## Problem statement
Your task is to set down the line containing "Крышка Т-отвода" and every later line of the entries, word for word, including the last.

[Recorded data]
--------------------------------------------------
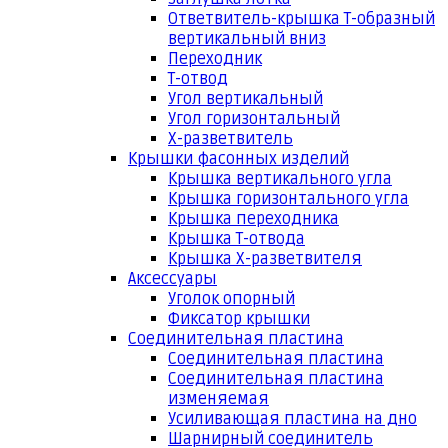
Ответвитель-крышка Т-образный
вертикальный вниз
Переходник
Т-отвод
Угол вертикальный
Угол горизонтальный
Х-разветвитель
Крышки фасонных изделий
Крышка вертикального угла
Крышка горизонтального угла
Крышка переходника
Крышка Т-отвода
Крышка Х-разветвителя
Аксессуары
Уголок опорный
Фиксатор крышки
Соединительная пластина
Соединительная пластина
Соединительная пластина
изменяемая
Усиливающая пластина на дно
Шарнирный соединитель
--------------------------------------------------
## Exercise answer
Крышка Т-отвода
Крышка Х-разветвителя
Аксессуары
Уголок опорный
Фиксатор крышки
Соединительная пластина
Соединительная пластина
Соединительная пластина
изменяемая
Усиливающая пластина на дно
Шарнирный соединитель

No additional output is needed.